Multi-modal interrogation of instinctive behaviours and intrahypothalamic connectivity

Experiments dating back to the 1920's demonstrated that manipulating a deep brain structure called the hypothalamus can dramatically affect basic mammalian instincts like hunger and aggression. Building on these findings with improved tools, recent work has uncovered hypothalamic neuronal populations that can drive fundamental mammalian behaviours: feeding, sex and aggression, sleep/wakefulness and parental behaviours. These neuronal cell types are located very close to each other and are likely to interact in a specific manner giving rise to organized behavioural outputs (e.g. coordinated wakefulness and sexual drive).
Classical work in ethology has outlined hypotheses for e.g. how reciprocal inhibition between neuronal populations generating opposing behaviours may guide the organization of fundamental mammalian behaviours into the coherent, adaptive, context-relevant displays evident throughout the animal kingdom. Modern techniques including opsins, genetically encoded calcium indicators (GECIs), transgenic mice, and multi-photon imaging of deep brain structures, are now ripe for comprehensive cell-type specific probing of the hypothalamic networks in charge of fundamental drives and possibly emotions. Despite the above mentioned advances, major fundamental questions about neuronal communication in hypothalamus are still open while the microcircuitry in the neocortex has been studied for over a century. Given my background in studying neurons in the neocortex and hypothalamus, we employed a comparative approach considering the differences between these two brain structures as an entry point to this project. Since the hypothalamus contains intermingled neurons that directly control various (and some of them mutually exclusive) behaviours, connectivity between neighboring cells could be highly specific, e.g. involving reciprocal inhibition between cell types promoting exclusive behaviours. This can be assayed by patch clamp in multiple transgenic slices where we can utilize the genetic handles on these cell types.

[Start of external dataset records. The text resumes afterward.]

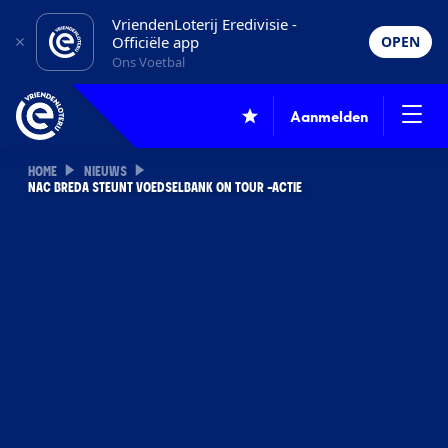
VriendenLoterij Eredivisie -
Officiële app
OPEN
Ons Voetbal
Aanmelden
HOME
NIEUWS
NAC BREDA STEUNT VOEDSELBANK ON TOUR -ACTIE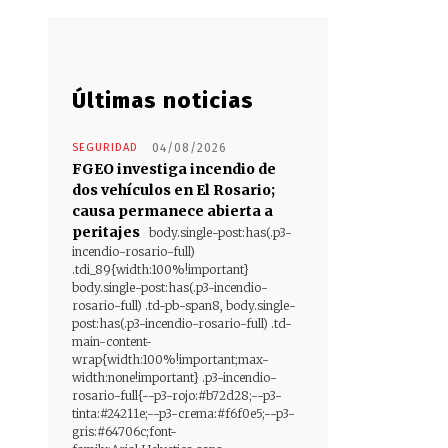
Últimas noticias
SEGURIDAD
04/08/2026
FGEO investiga incendio de
dos vehículos en El Rosario;
causa permanece abierta a
peritajes
body.single-post:has(.p3-
incendio-rosario-full)
.tdi_89{width:100%!important}
body.single-post:has(.p3-incendio-
rosario-full) .td-pb-span8, body.single-
post:has(.p3-incendio-rosario-full) .td-
main-content-
wrap{width:100%!important;max-
width:none!important} .p3-incendio-
rosario-full{--p3-rojo:#b72d28;--p3-
tinta:#24211e;--p3-crema:#f6f0e5;--p3-
gris:#64706c;font-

We focused on the lateral hypothalamus, a relatively large hypothalamic subfield which controls arousal, feeding, metabolism and motivation. We used transgenic mice to label two non-overlapping neuronal populations at a time with different coloured fluorescent proteins and then used patch clamp electrophysiology to probe their synaptic connectivity. We repeated the procedure to assess pairwise connectivity between orexin, melanin-concentrating hormone, gamma-amino butyric acid, and glutamate containing neurons in the lateral hypothalamus. We found that the lateral hypothalamus is connected extremely sparsely. Repeating this approach in the neocortex showed the characteristic densely connected cortical microcircuit, assuring us that the method is reliable.

The primary result indicates that the rapid synaptic communication utilized by the neocortex is mostly missing from the lateral hypothalamus. This raises the question of how do these neurons communicate to each other via other means, if at all. We are probing this further by recording the activity dynamics in these neurons in awake behaving animals to see if there are repeatable activity patterns to gain further insight into how the neurons coordinate behavioural states.